Laurent Gbagbo devant la CPI: «J’ai été arrêté le 11 avril sous les bombes françaises»

Publié le par patricknguessan

Laurent Gbagbo a comparu, le lundi 5 décembre 2011, pour la première fois devant ses juges à la Cour pénale internationale. Premier face-à-face depuis que l’ancien président ivoirien a été transféré à La Haye il y a moins d’une semaine. Il est soupçonné de crimes contre l’humanité, meurtres, viols, persécutions et autres actes inhumains, en tant que coauteur indirect, au cours de la récente crise postélectorale. Laurent Gbagbo a profité de cette audience dite « de comparution initiale » pour dénoncer les conditions de son arrestation et de son transfert à La Haye.

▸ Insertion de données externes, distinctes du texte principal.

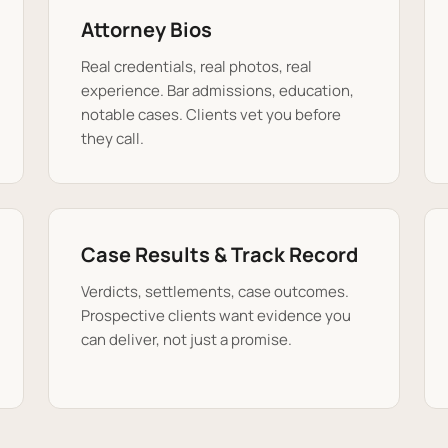
Attorney Bios
Real credentials, real photos, real
experience. Bar admissions, education,
notable cases. Clients vet you before
they call.
Case Results & Track Record
Verdicts, settlements, case outcomes.
Prospective clients want evidence you
can deliver, not just a promise.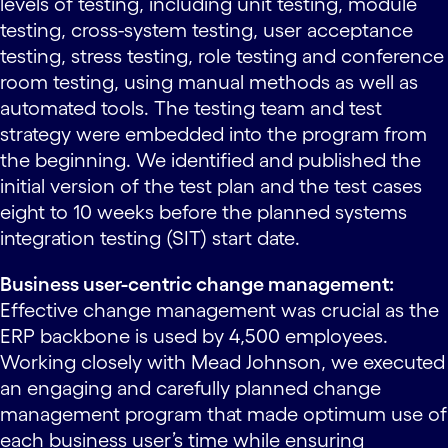
levels of testing, including unit testing, module
testing, cross-system testing, user acceptance
testing, stress testing, role testing and conference
room testing, using manual methods as well as
automated tools. The testing team and test
strategy were embedded into the program from
the beginning. We identified and published the
initial version of the test plan and the test cases
eight to 10 weeks before the planned systems
integration testing (SIT) start date.
Business user-centric change management:
Effective change management was crucial as the
ERP backbone is used by 4,500 employees.
Working closely with Mead Johnson, we executed
an engaging and carefully planned change
management program that made optimum use of
each business user’s time while ensuring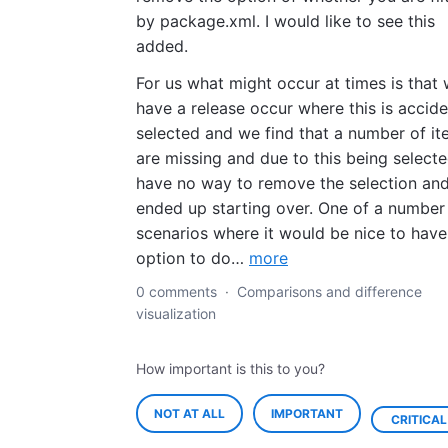
by package.xml. I would like to see this
added.
For us what might occur at times is that
have a release occur where this is accide
selected and we find that a number of i
are missing and due to this being select
have no way to remove the selection an
ended up starting over. One of a number
scenarios where it would be nice to have
option to do…
more
0 comments
·
Comparisons and difference
visualization
How important is this to you?
NOT AT ALL
IMPORTANT
CRITICAL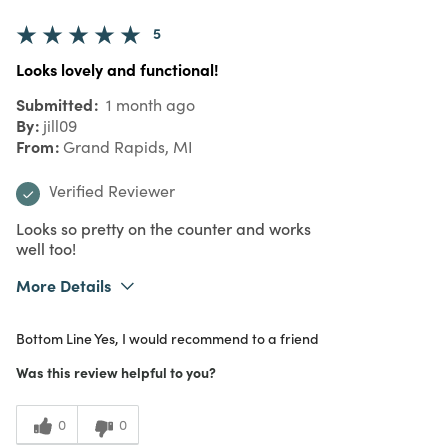
5
Looks lovely and functional!
Submitted
1 month ago
By
jill09
From
Grand Rapids, MI
Verified Reviewer
Looks so pretty on the counter and works
well too!
More Details
Purchased From
In Store
Bottom Line
Yes, I would recommend to a friend
Was this review helpful to you?
0
0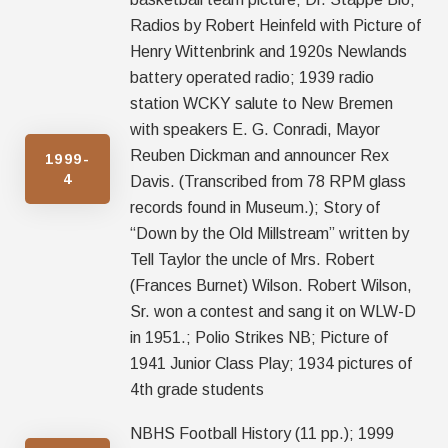
Radios by Robert Heinfeld with Picture of
Henry Wittenbrink and 1920s Newlands
battery operated radio; 1939 radio
station WCKY salute to New Bremen
with speakers E. G. Conradi, Mayor
Reuben Dickman and announcer Rex
1999-
4
Davis. (Transcribed from 78 RPM glass
records found in Museum.); Story of
“Down by the Old Millstream” written by
Tell Taylor the uncle of Mrs. Robert
(Frances Burnet) Wilson. Robert Wilson,
Sr. won a contest and sang it on WLW-D
in 1951.; Polio Strikes NB; Picture of
1941 Junior Class Play; 1934 pictures of
4th grade students
NBHS Football History (11 pp.); 1999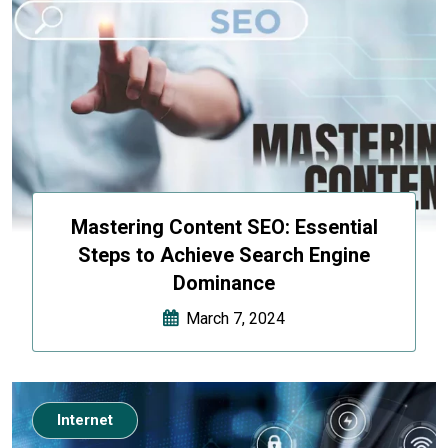
Mastering Content SEO: Essential
Steps to Achieve Search Engine
Dominance
March 7, 2024
Internet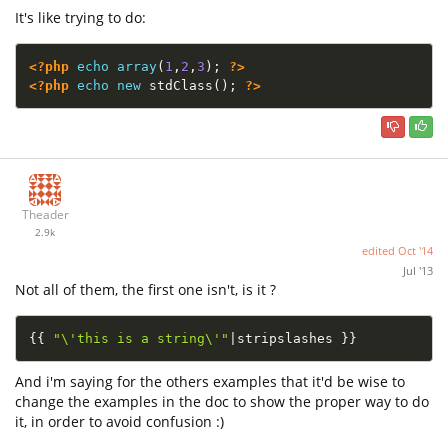
It's like trying to do:
<?php
echo
array
(
1
,
2
,
3
)
;
?>
<?php
echo
new
stdClass
(
)
;
?>
Theader
2.9k
edited
Oct '14
Jul '13
Not all of them, the first one isn't, is it ?
{
{
"\'this is a string\'"
|
stripslashes 
}
}
And i'm saying for the others examples that it'd be wise to
change the examples in the doc to show the proper way to do
it, in order to avoid confusion :)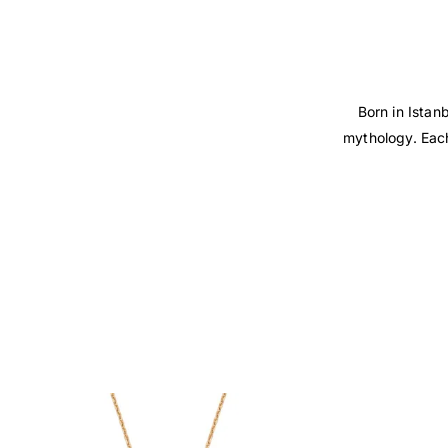
Born in Istan
mythology. Each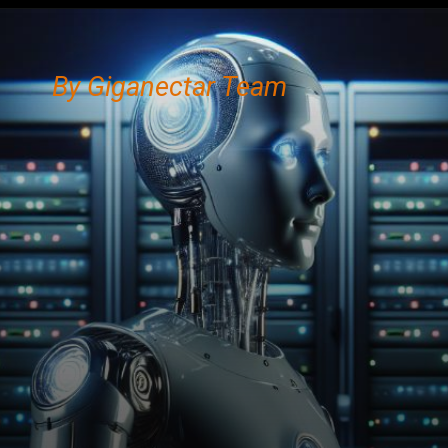
By Giganectar Team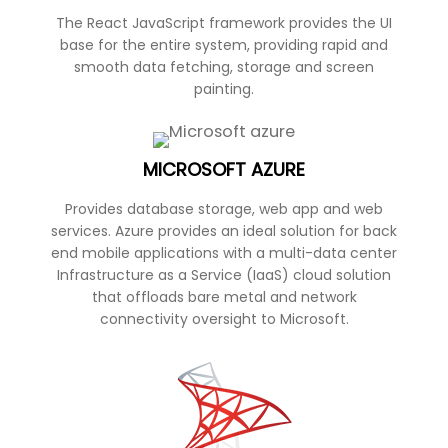
The React JavaScript framework provides the UI
base for the entire system, providing rapid and
smooth data fetching, storage and screen
painting.
MICROSOFT AZURE
Provides database storage, web app and web
services. Azure provides an ideal solution for back
end mobile applications with a multi-data center
Infrastructure as a Service (IaaS) cloud solution
that offloads bare metal and network
connectivity oversight to Microsoft.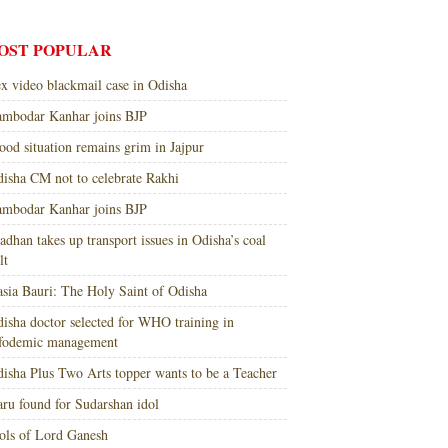
OST POPULAR
x video blackmail case in Odisha
mbodar Kanhar joins BJP
ood situation remains grim in Jajpur
isha CM not to celebrate Rakhi
mbodar Kanhar joins BJP
adhan takes up transport issues in Odisha’s coal
lt
sia Bauri: The Holy Saint of Odisha
isha doctor selected for WHO training in
nfodemic management
isha Plus Two Arts topper wants to be a Teacher
ru found for Sudarshan idol
ols of Lord Ganesh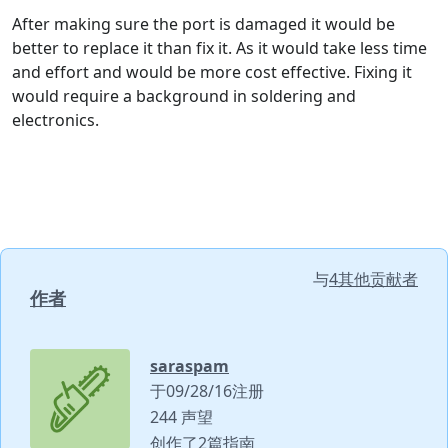
After making sure the port is damaged it would be
better to replace it than fix it. As it would take less time
and effort and would be more cost effective. Fixing it
would require a background in soldering and
electronics.
与
4其他贡献者
作者
saraspam
于09/28/16注册
244 声望
创作了2篇指南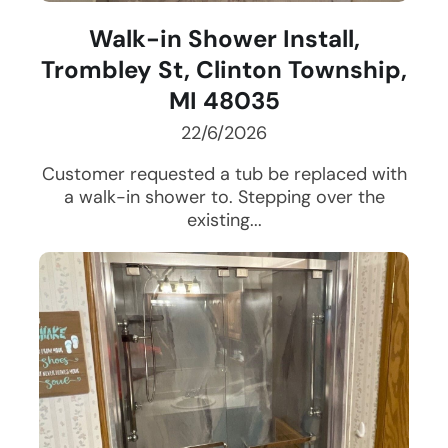
Walk-in Shower Install,
Trombley St, Clinton Township,
MI 48035
22/6/2026
Customer requested a tub be replaced with
a walk-in shower to. Stepping over the
existing...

C’est un Laurent Gbagbo calme, posé, qui a comparu ce lundi devant les juges de la CPI. Visiblement satisfait de pouvoir à nouveau exercer ses talents d’orateur, après huit mois de détention à Korhogo. Debout, il prend la parole. À plusieurs reprises, il sourit, se tourne vers ses partisans venus le soutenaurent Gbagbo est en simple costume et cravate bleu marine, chemise blanche. Les vêtements que lui ont trouvés ses avocats car il le rappelle, dénonçant les conditions de son transfert à La Haye, « j’ai été pris par surprise » dit il, « je suis venu sans rien, seulement ma chemise et mon pantalon (...) On m'a appelé. On m'a dit que j'allais rencontrer un magistrat à Korhogo et pendant qu'on discutait le juge d'application des peines est arrivé avec un papier : "voilà un mandat d'arrêt". Le juge m'a pris dans la voiture pour me ramener à mon lieu de détention et puis, je vois qu'on dépasse le lieu de détention et je fais remarquer : "mais on a dépassé l'endroit" et il me dit : "non, on va à l'aéroport". Je lui dis : "mais je vais où en avion ?" Il n'a même pas eu le courage de me dire que j'allais à La Haye. Il m'a dit : "Abidjan". Alors, j'ai ri parce que j'avais compris ».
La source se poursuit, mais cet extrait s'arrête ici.